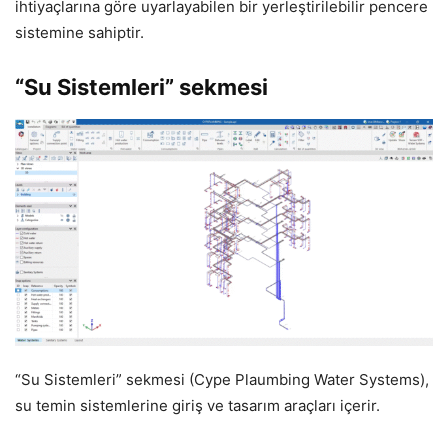
ihtiyaçlarına göre uyarlayabilen bir yerleştirilebilir pencere
sistemine sahiptir.
“Su Sistemleri” sekmesi
“Su Sistemleri” sekmesi (Cype Plaumbing Water Systems),
su temin sistemlerine giriş ve tasarım araçları içerir.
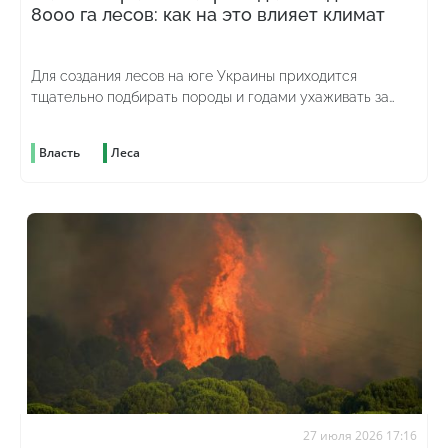
8000 га лесов: как на это влияет климат
Для создания лесов на юге Украины приходится
тщательно подбирать породы и годами ухаживать за
молодыми насаждениями
Власть
Леса
27 июля 2026 17:16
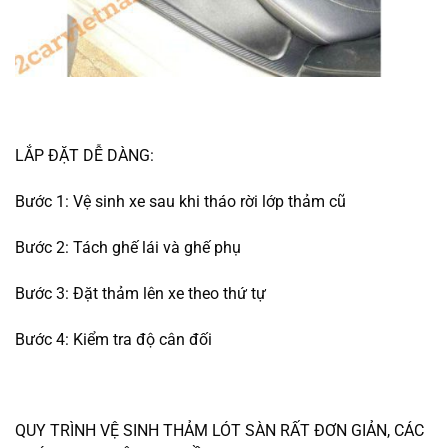
LẮP ĐẶT DỄ DÀNG:
Bước 1: Vệ sinh xe sau khi tháo rời lớp thảm cũ
Bước 2: Tách ghế lái và ghế phụ
Bước 3: Đặt thảm lên xe theo thứ tự
Bước 4: Kiểm tra độ cân đối
QUY TRÌNH VỆ SINH THẢM LÓT SÀN RẤT ĐƠN GIẢN, CÁC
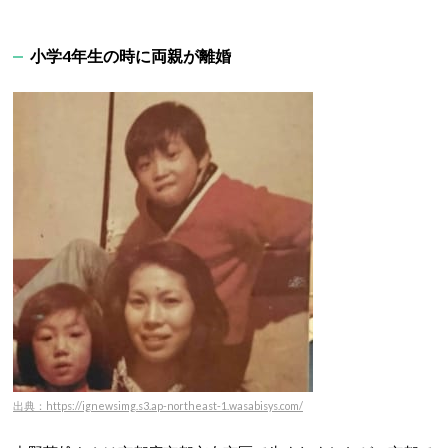
小学4年生の時に両親が離婚
出典：https://ignewsimg.s3.ap-northeast-1.wasabisys.com/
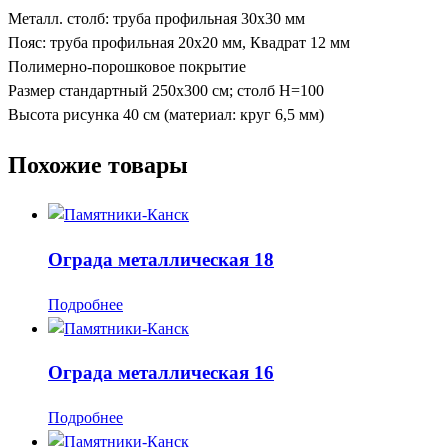
Металл. столб: труба профильная 30х30 мм
Пояс: труба профильная 20х20 мм, Квадрат 12 мм
Полимерно-порошковое покрытие
Размер стандартный 250х300 см; столб Н=100
Высота рисунка 40 см (материал: круг 6,5 мм)
Похожие товары
Ограда металлическая 18
Подробнее
Ограда металлическая 16
Подробнее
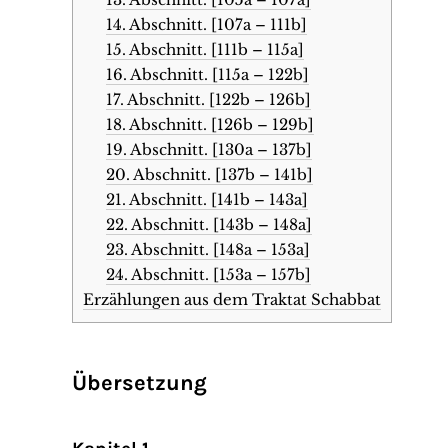
14. Abschnitt. [107a – 111b]
15. Abschnitt. [111b – 115a]
16. Abschnitt. [115a – 122b]
17. Abschnitt. [122b – 126b]
18. Abschnitt. [126b – 129b]
19. Abschnitt. [130a – 137b]
20. Abschnitt. [137b – 141b]
21. Abschnitt. [141b – 143a]
22. Abschnitt. [143b – 148a]
23. Abschnitt. [148a – 153a]
24. Abschnitt. [153a – 157b]
Erzählungen aus dem Traktat Schabbat
Übersetzung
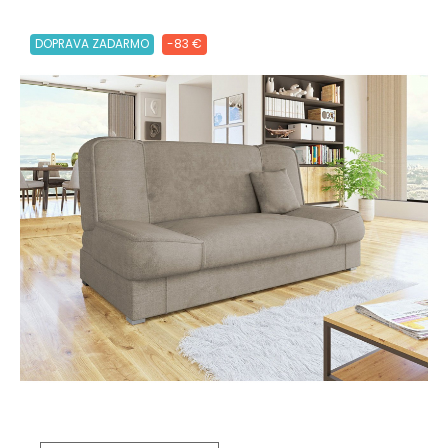
DOPRAVA ZADARMO
-83 €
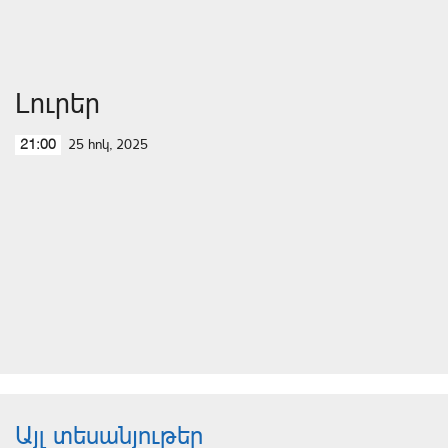
Լուրեր
25 հոկ, 2025
21:00
Այլ տեսանյութեր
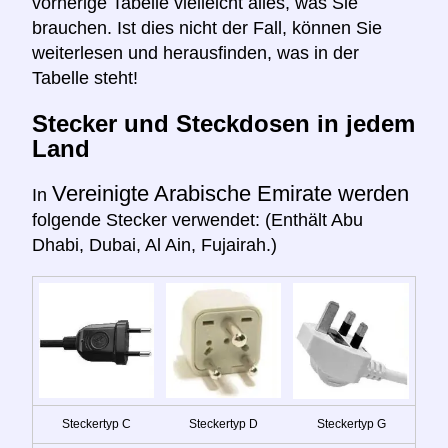
vorherige Tabelle vielleicht alles, was Sie
brauchen. Ist dies nicht der Fall, können Sie
weiterlesen und herausfinden, was in der
Tabelle steht!
Stecker und Steckdosen in jedem
Land
Vereinigte Arabische Emirate werden
In
folgende Stecker verwendet: (Enthält Abu
Dhabi, Dubai, Al Ain, Fujairah.)
Steckertyp C
Steckertyp D
Steckertyp G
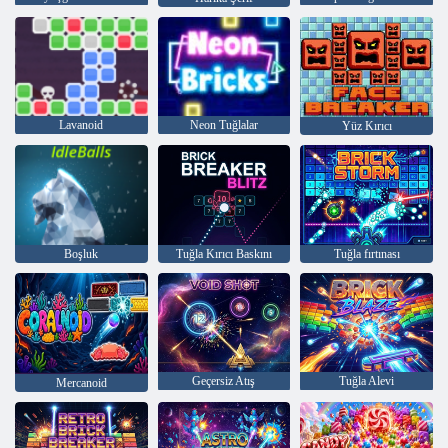
Lavanoid
Neon Tuğlalar
Yüz Kırıcı
Boşluk
Tuğla Kırıcı Baskını
Tuğla fırtınası
Geçersiz Atış
Tuğla Alevi
Mercanoid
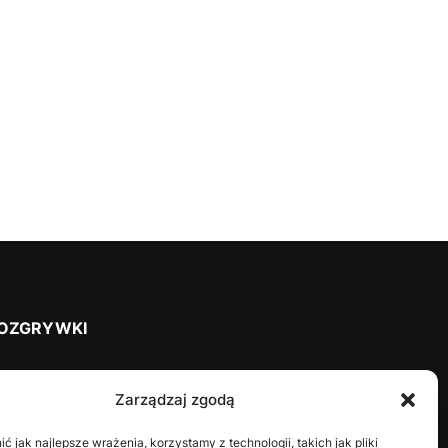
OZGRYWKI
2025/2026
Zarządzaj zgodą
2024/2025
2023/2024
 jak najlepsze wrażenia, korzystamy z technologii, takich jak pliki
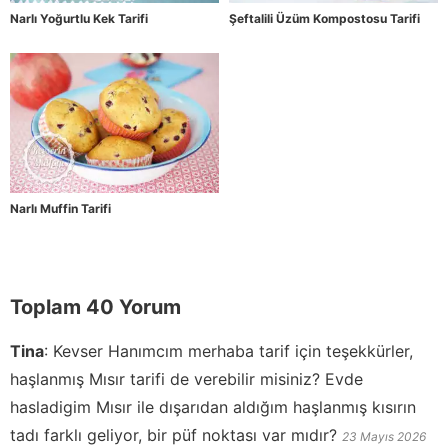
Narlı Yoğurtlu Kek Tarifi
Şeftalili Üzüm Kompostosu Tarifi
Narlı Muffin Tarifi
Toplam 40 Yorum
Tina
:
Kevser Hanımcım merhaba tarif için teşekkürler,
haşlanmış Mısır tarifi de verebilir misiniz? Evde
hasladigim Mısır ile dışarıdan aldığım haşlanmış kısırın
tadı farklı geliyor, bir püf noktası var mıdır?
23 Mayıs 2026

····················

▸ How to complete this task: Give the lines again exactly, starting where the entries begin and stopping once the line with "小学4年生の時に両親が離婚" is included; pictures are not copied.

▸ Answer below:
ihtiyaçlarına göre uyarlayabilen bir yerleştirilebilir pencere
sistemine sahiptir.
“Su Sistemleri” sekmesi
“Su Sistemleri” sekmesi (Cype Plaumbing Water Systems),
su temin sistemlerine giriş ve tasarım araçları içerir.
8000 га лесов: как на это влияет климат
Для создания лесов на юге Украины приходится
тщательно подбирать породы и годами ухаживать за
молодыми насаждениями
Власть
Леса
27 июля 2026 17:16
LẮP ĐẶT DỄ DÀNG:
Bước 1: Vệ sinh xe sau khi tháo rời lớp thảm cũ
Bước 2: Tách ghế lái và ghế phụ
Bước 3: Đặt thảm lên xe theo thứ tự
Bước 4: Kiểm tra độ cân đối
QUY TRÌNH VỆ SINH THẢM LÓT SÀN RẤT ĐƠN GIẢN, CÁC
小学4年生の時に両親が離婚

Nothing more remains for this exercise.